Fragwürdige Inszenierung
Wie könnte sich dieses arkadische nordbayerische Städtchen neuen ästhetischen Ansätzen öffnen, ohne seine leidenschaftlich hochgehaltenen Traditionen in Frage zu stellen, ob nun das Zehn-Opern-Repertoire oder den Anspruch der Wagners? Aus Sicht eines Kulturmanagers (und selbst unter wirtschaftlichen Aspekten) wird das von Richard Wagner errichtete Haus längst nicht optimal genutzt. Immerhin reden wir nur von einem Fünf-Wochen-Festival. Warum sollte man nicht neue Impulse in der Wagner-Rezeption durch ein zeitlich begrenztes Zusatzfestival im Herbst aufnehmen? Man könnte, in Anlehnung an die Osterfestspiele in Salzburg, eine festspielwürdige Inszenierung aus Riga, Mailand, Los Angeles oder Valencia einladen. Welche Ehre, in dem Haus, das Richard Wagner für seine Opern entwarf, eine Neuinszenierung präsentieren zu dürfen! Der Gedanke ist kommerziell und künstlerisch reizvoll. Es wäre ein Brückenschlag zum Sommer. Beide Festspiele würden einander befruchten. Da Bayreuth jährlich nur eine Neuinszenierung bietet, wäre ein zeitlich begrenztes Zusatzfestival mit drei Aufführungen durchaus eine künstlerische Herausforderung.

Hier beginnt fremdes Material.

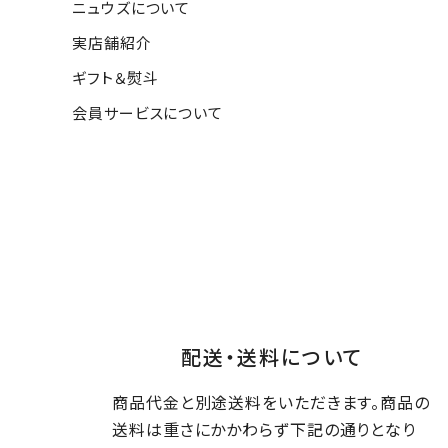
ニュウズについて
実店舗紹介
ギフト＆熨斗
会員サービスについて
配送・送料について
商品代金と別途送料をいただきます。商品の
送料は重さにかかわらず下記の通りとなり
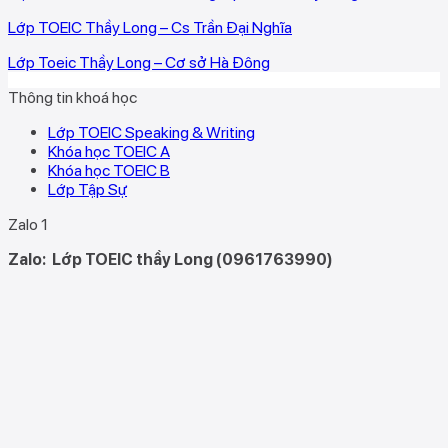
Lớp TOEIC Thầy Long – Cs Trần Đại Nghĩa
Lớp Toeic Thầy Long – Cơ sở Hà Đông
Thông tin khoá học
Lớp TOEIC Speaking & Writing
Khóa học TOEIC A
Khóa học TOEIC B
Lớp Tập Sự
Zalo 1
Zalo:
Lớp TOEIC thầy Long (0961763990)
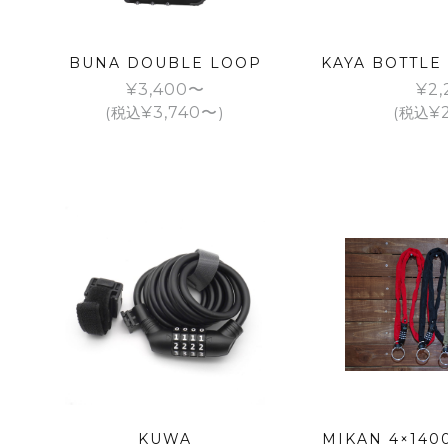
BUNA DOUBLE LOOP
KAYA BOTTLE
¥
3,400
¥
2,
(税込
¥
3,740
)
(税込
¥
KUWA
MIKAN 4×14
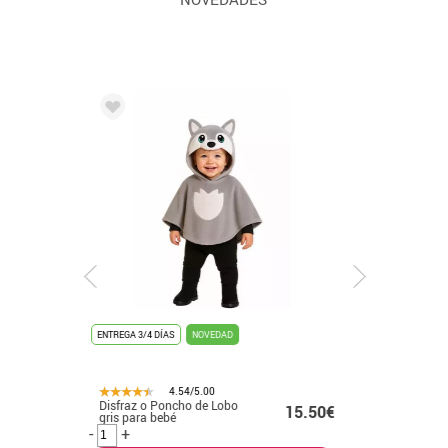
ENTREGA 3/4 DÍAS
NOVEDAD
ENTREGA 3/4
4.54/5.00
Disfraz o Poncho de Lobo
Disfraz 
.50€
15.50€
gris para bebé
Frankenst
-
+
-
+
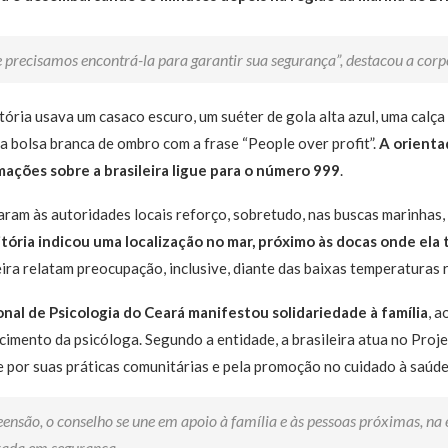
precisamos encontrá-la para garantir sua segurança”, destacou a corp
tória usava um casaco escuro, um suéter de gola alta azul, uma calça 
a bolsa branca de ombro com a frase “People over profit”.
A orienta
ações sobre a brasileira ligue para o número 999
.
taram às autoridades locais reforço, sobretudo, nas buscas marinhas,
itória indicou uma localização no mar, próximo às docas onde ela
ira relatam preocupação, inclusive, diante das baixas temperaturas 
nal de Psicologia do Ceará manifestou solidariedade à família
, a
imento da psicóloga. Segundo a entidade, a brasileira atua no Projet
 por suas práticas comunitárias e pela promoção no cuidado à saúde
nsão, o conselho se une em apoio à família e às pessoas próximas, na 
trada em segurança.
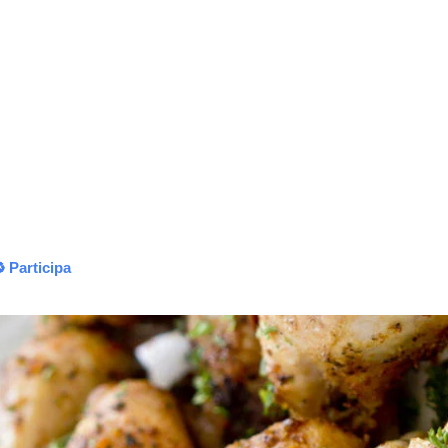
 Participa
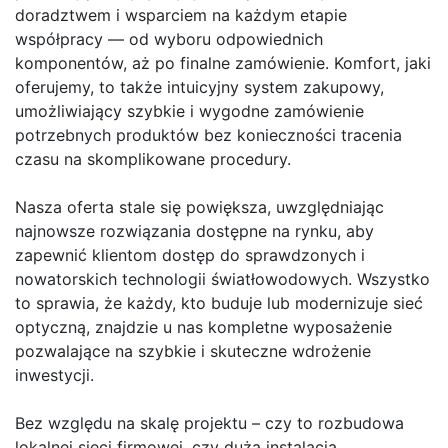
doradztwem i wsparciem na każdym etapie
współpracy — od wyboru odpowiednich
komponentów, aż po finalne zamówienie. Komfort, jaki
oferujemy, to także intuicyjny system zakupowy,
umożliwiający szybkie i wygodne zamówienie
potrzebnych produktów bez konieczności tracenia
czasu na skomplikowane procedury.
Nasza oferta stale się powiększa, uwzględniając
najnowsze rozwiązania dostępne na rynku, aby
zapewnić klientom dostęp do sprawdzonych i
nowatorskich technologii światłowodowych. Wszystko
to sprawia, że każdy, kto buduje lub modernizuje sieć
optyczną, znajdzie u nas kompletne wyposażenie
pozwalające na szybkie i skuteczne wdrożenie
inwestycji.
Bez względu na skalę projektu – czy to rozbudowa
lokalnej sieci firmowej, czy duża instalacja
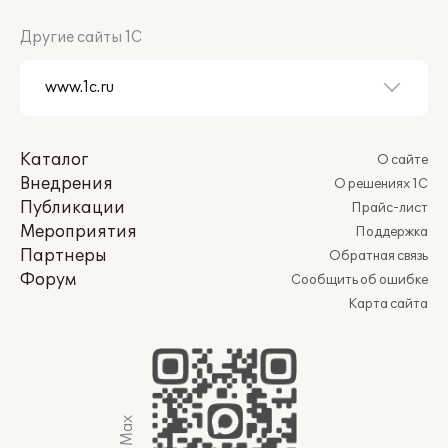
Другие сайты 1С
Каталог
О сайте
Внедрения
О решениях 1С
Публикации
Прайс-лист
Мероприятия
Поддержка
Партнеры
Обратная связь
Форум
Сообщить об ошибке
Карта сайта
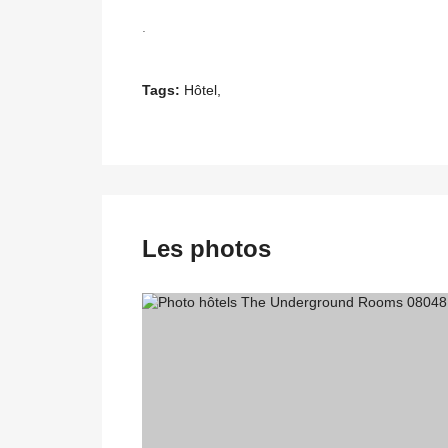
.
Tags:
Hôtel,
Les photos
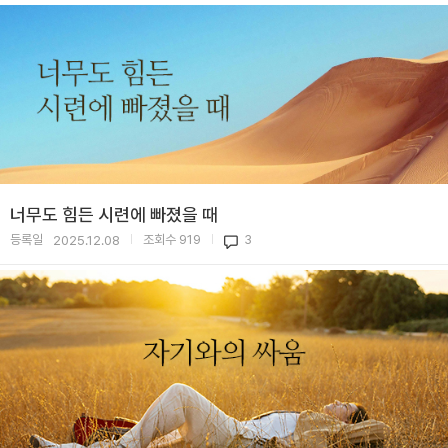
너무도 힘든 시련에 빠졌을 때
등록일
조회수
919
3
2025.12.08
|
|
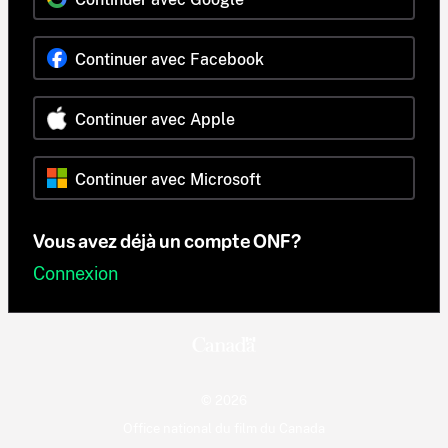
Continuer avec Facebook
Continuer avec Apple
Continuer avec Microsoft
Vous avez déjà un compte ONF?
Connexion
© 2026
Office national du film du Canada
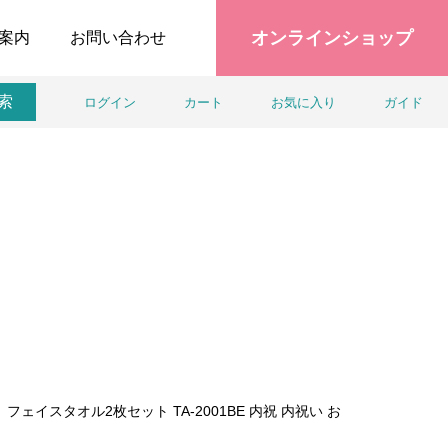
オンラインショップ
案内
お問い合わせ
索
ログイン
カート
お気に入り
ガイド
ェイスタオル2枚セット TA-2001BE 内祝 内祝い お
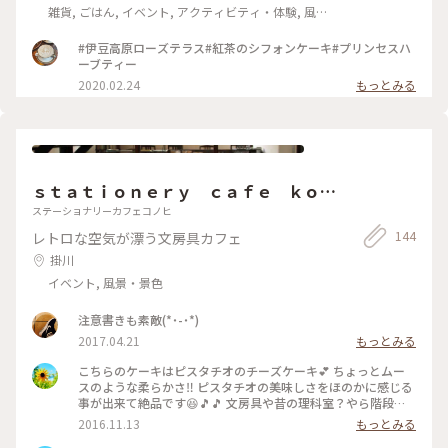
雑貨, ごはん, イベント, アクティビティ・体験, 風
景・景色, ホテル・宿, 温泉・スパ, お酒, おみやげ
#伊豆高原ローズテラス#紅茶のシフォンケーキ#プリンセスハ
ーブティー
2020.02.24
もっとみる
ｓｔａｔｉｏｎｅｒｙ ｃａｆｅ ｋｏｎ
ｏｈｉ
ステーショナリーカフェコノヒ
144
レトロな空気が漂う文房具カフェ
掛川
イベント, 風景・景色
注意書きも素敵(*˙-˙*)
2017.04.21
もっとみる
こちらのケーキはピスタチオのチーズケーキ💕 ちょっとムー
スのような柔らかさ‼ ピスタチオの美味しさをほのかに感じる
事が出来て絶品です😆🎵🎵 文房具や昔の理科室？やら階段や
ら、子供にかえって店内ウロウロしてしまいました🎵でも嫌な
2016.11.13
もっとみる
顔をせずとても素敵な笑顔の店員さん(*^^*) 近いうちにまたま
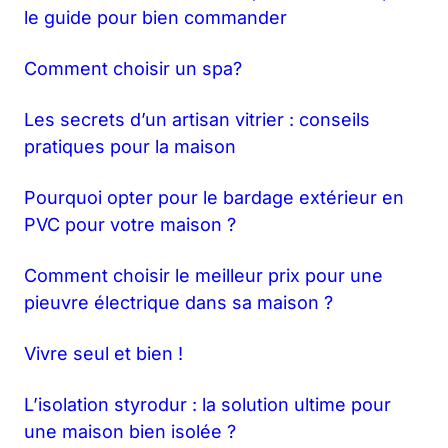
le guide pour bien commander
Comment choisir un spa?
Les secrets d’un artisan vitrier : conseils
pratiques pour la maison
Pourquoi opter pour le bardage extérieur en
PVC pour votre maison ?
Comment choisir le meilleur prix pour une
pieuvre électrique dans sa maison ?
Vivre seul et bien !
L’isolation styrodur : la solution ultime pour
une maison bien isolée ?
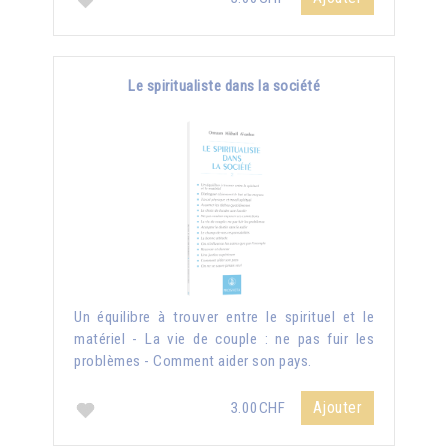
Le spiritualiste dans la société
Un équilibre à trouver entre le spirituel et le
matériel - La vie de couple : ne pas fuir les
problèmes - Comment aider son pays.
Ajouter
3.00CHF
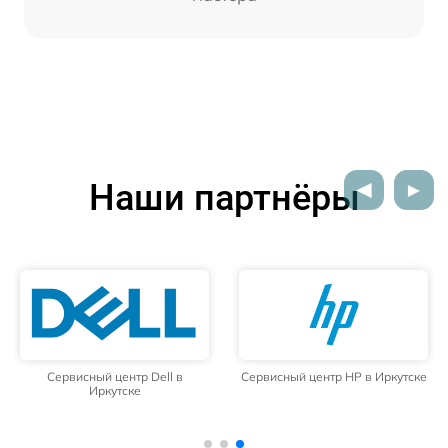
Наши партнёры
Сервисный центр Dell в
Сервисный центр HP в Иркутске
Иркутске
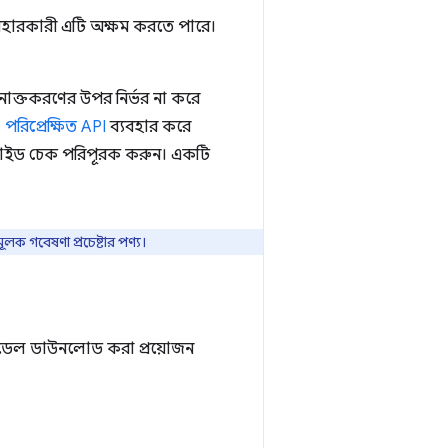
 ব্যবহারকারী এটি অক্ষম করতে পারে।
নাক্তকরণের উপর নির্ভর না করে
,
পরিপ্রেক্ষিত API
ব্যবহার করে
্ট-সাইড চেক পরিপূরক করুন। একটি
 গবেষণা প্রচেষ্টার পণ্য।
াগ মডেল ডাউনলোড করা প্রয়োজন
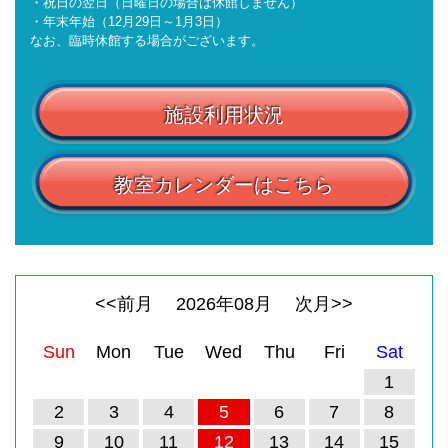
・祝日の翌日（日曜日の場合は休館しません）
・年末年始（12月29日～1月3日）
なお、臨時休館する場合がございます。
施設利用状況
教室カレンダーはこちら
<<前月
2026
年
08
月
次月>>
Sun
Mon
Tue
Wed
Thu
Fri
Sat
1
2
3
4
5
6
7
8
9
10
11
12
13
14
15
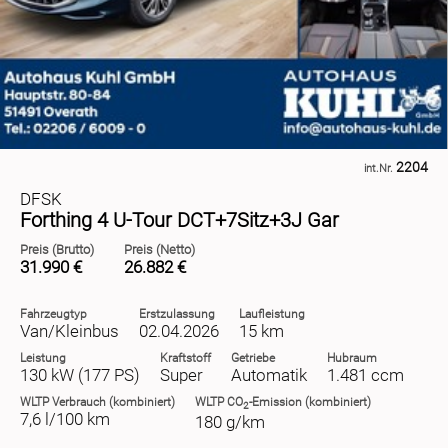
2204
int.Nr.
DFSK
Forthing 4 U-Tour DCT+7Sitz+3J Gar
Preis (Brutto)
Preis (Netto)
31.990 €
26.882 €
Fahrzeugtyp
Erstzulassung
Laufleistung
Van/Kleinbus
02.04.2026
15 km
Leistung
Kraftstoff
Getriebe
Hubraum
130 kW (177 PS)
Super
Automatik
1.481 ccm
WLTP
Verbrauch (kombiniert)
WLTP
CO
-Emission (kombiniert)
2
7,6 l/100 km
180 g/km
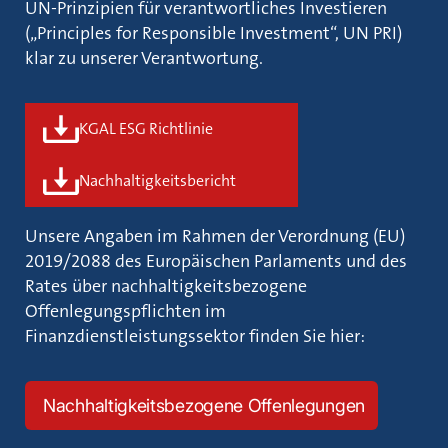
UN-Prinzipien für verantwortliches Investieren
(„Principles for Responsible Investment“, UN PRI)
klar zu unserer Verantwortung.
KGAL ESG Richtlinie
Nachhaltigkeitsbericht
Unsere Angaben im Rahmen der Verordnung (EU)
2019/2088 des Europäischen Parlaments und des
Rates über nachhaltigkeitsbezogene
Offenlegungspflichten im
Finanzdienstleistungssektor finden Sie hier:
Nachhaltigkeitsbezogene Offenlegungen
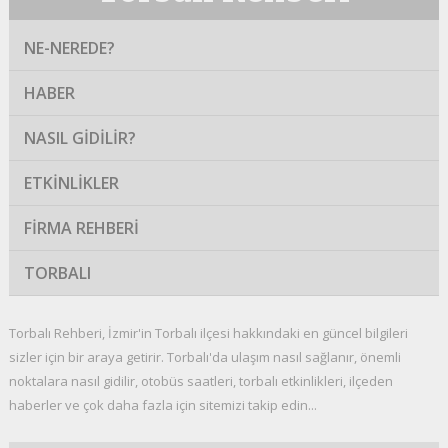
NE-NEREDE?
HABER
NASIL GIDILIR?
ETKINLIKLER
FIRMA REHBERI
TORBALI
Torbalı Rehberi, İzmir'in Torbalı ilçesi hakkındaki en güncel bilgileri
sizler için bir araya getirir. Torbalı'da ulaşım nasıl sağlanır, önemli
noktalara nasıl gidilir, otobüs saatleri, torbalı etkinlikleri, ilçeden
haberler ve çok daha fazla için sitemizi takip edin...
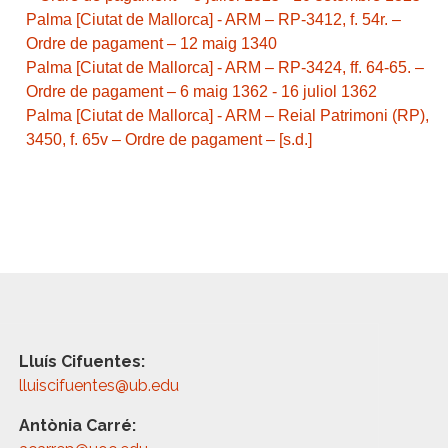
Palma [Ciutat de Mallorca] - ARM – RP-3412, f. 54r. –
Ordre de pagament – 12 maig 1340
Palma [Ciutat de Mallorca] - ARM – RP-3424, ff. 64-65. –
Ordre de pagament – 6 maig 1362 - 16 juliol 1362
Palma [Ciutat de Mallorca] - ARM – Reial Patrimoni (RP),
3450, f. 65v – Ordre de pagament – [s.d.]
Lluís Cifuentes:
lluiscifuentes@ub.edu
Antònia Carré:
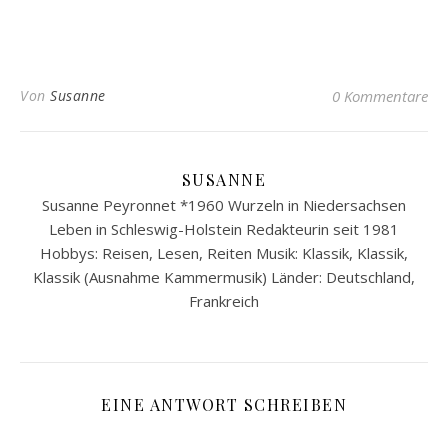
Von
Susanne
0 Kommentare
SUSANNE
Susanne Peyronnet *1960 Wurzeln in Niedersachsen
Leben in Schleswig-Holstein Redakteurin seit 1981
Hobbys: Reisen, Lesen, Reiten Musik: Klassik, Klassik,
Klassik (Ausnahme Kammermusik) Länder: Deutschland,
Frankreich
EINE ANTWORT SCHREIBEN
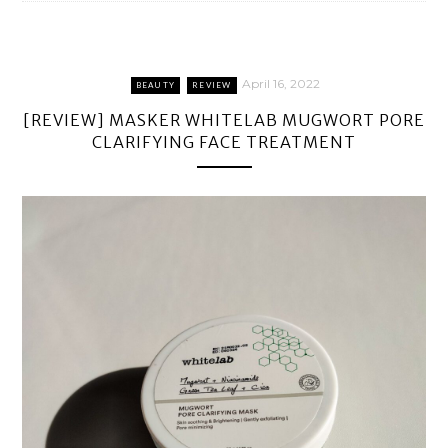
April 16, 2022
BEAUTY
REVIEW
[REVIEW] MASKER WHITELAB MUGWORT PORE
CLARIFYING FACE TREATMENT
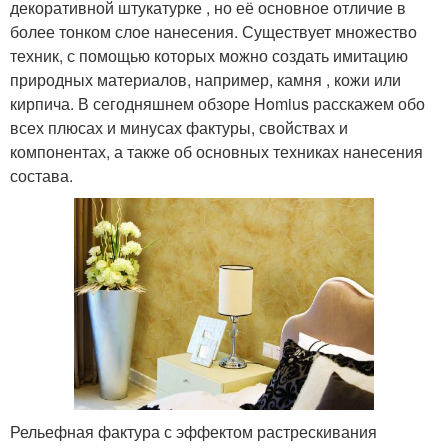
декоративной штукатурке , но её основное отличие в
более тонком слое нанесения. Существует множество
техник, с помощью которых можно создать имитацию
природных материалов, например, камня , кожи или
кирпича. В сегодняшнем обзоре Homius расскажем обо
всех плюсах и минусах фактуры, свойствах и
компонентах, а также об основных техниках нанесения
состава.
Рельефная фактура с эффектом растрескивания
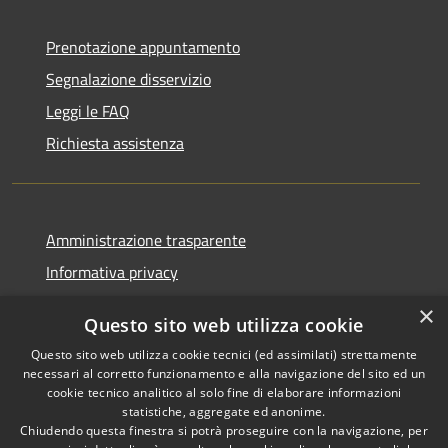
Prenotazione appuntamento
Segnalazione disservizio
Leggi le FAQ
Richiesta assistenza
Amministrazione trasparente
Informativa privacy
Note legali
×
Questo sito web utilizza cookie
Dichiarazione di accessibilità
Questo sito web utilizza cookie tecnici (ed assimilati) strettamente
necessari al corretto funzionamento e alla navigazione del sito ed un
cookie tecnico analitico al solo fine di elaborare informazioni
statistiche, aggregate ed anonime.
Chiudendo questa finestra si potrà proseguire con la navigazione, per
RSS
Copyright © 2026 • Comune di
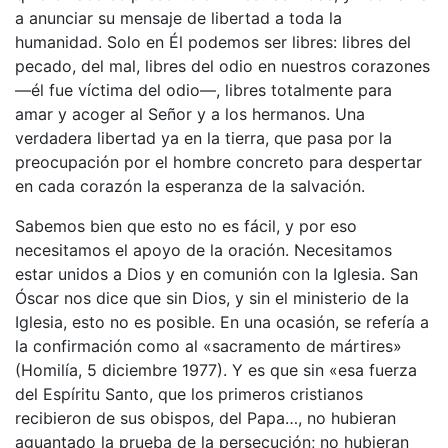
a anunciar su mensaje de libertad a toda la
humanidad. Solo en Él podemos ser libres: libres del
pecado, del mal, libres del odio en nuestros corazones
—él fue víctima del odio—, libres totalmente para
amar y acoger al Señor y a los hermanos. Una
verdadera libertad ya en la tierra, que pasa por la
preocupación por el hombre concreto para despertar
en cada corazón la esperanza de la salvación.
Sabemos bien que esto no es fácil, y por eso
necesitamos el apoyo de la oración. Necesitamos
estar unidos a Dios y en comunión con la Iglesia. San
Óscar nos dice que sin Dios, y sin el ministerio de la
Iglesia, esto no es posible. En una ocasión, se refería a
la confirmación como al «sacramento de mártires»
(Homilía, 5 diciembre 1977). Y es que sin «esa fuerza
del Espíritu Santo, que los primeros cristianos
recibieron de sus obispos, del Papa…, no hubieran
aguantado la prueba de la persecución; no hubieran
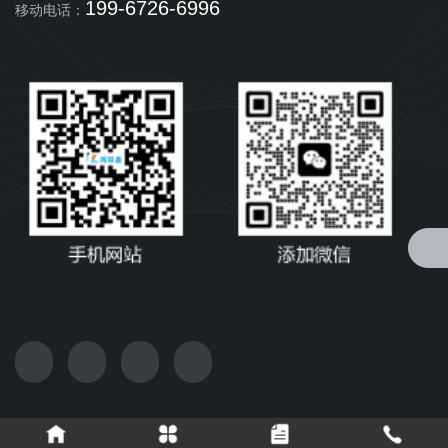
199-6726-6996
移动电话：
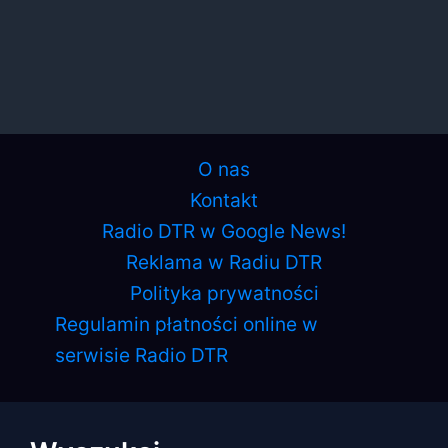
O nas
Kontakt
Radio DTR w Google News!
Reklama w Radiu DTR
Polityka prywatności
Regulamin płatności online w
serwisie Radio DTR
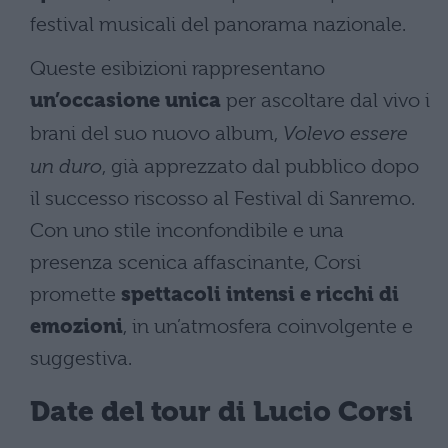
festival musicali del panorama nazionale.
Queste esibizioni rappresentano
un’occasione unica
per ascoltare dal vivo i
brani del suo nuovo album,
Volevo essere
un duro
, già apprezzato dal pubblico dopo
il successo riscosso al Festival di Sanremo.
Con uno stile inconfondibile e una
presenza scenica affascinante, Corsi
promette
spettacoli intensi e ricchi di
emozioni
, in un’atmosfera coinvolgente e
suggestiva.
Date del tour di Lucio Corsi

Ein kleines Gremium ausgewiesener Wagner-Experten sollte in Zusammenarbeit mit der Festspielleitung eine Aufführung küren, die eine ästhetische Alternative zum Sommerfestival bietet. Vor allem sollte man nicht auf die internationalen Erfahrungen einer Eva Wagner-Pasquier verzichten, die in zahlreichen Häusern, von London über Paris und New York bis Aix-en-Provence, gewirkt hat. Dass die logistischen Herausforderungen zu bewältigen sind, haben Häuser wie Baden-Baden bewiesen, wo Gastorchester wie die Londoner Philharmoniker oder das Deutsche Symphonieorchester die Vorbereitungen größtenteils in ihre Probenpläne integrieren können. Von den mäzenatisch engagierten Wagner-Liebhabern in New York, Los Angeles und London würde man schon einige dafür begeistern können, die wirtschaftlichen Voraussetzungen zu schaffen. Die Attraktivität Bayreuths würde weltweit gesteigert werden. „Was jene auch wirken - dem ewig Jungen weicht in Wonne der Gott.“ Es bleibt zu hoffen, dass des Wanderers späte Lebenserkenntnis die dynastischen Zwänge der Bayreuther Festspiele aufhebt und zu neuen Festspielimpulsen einlädt.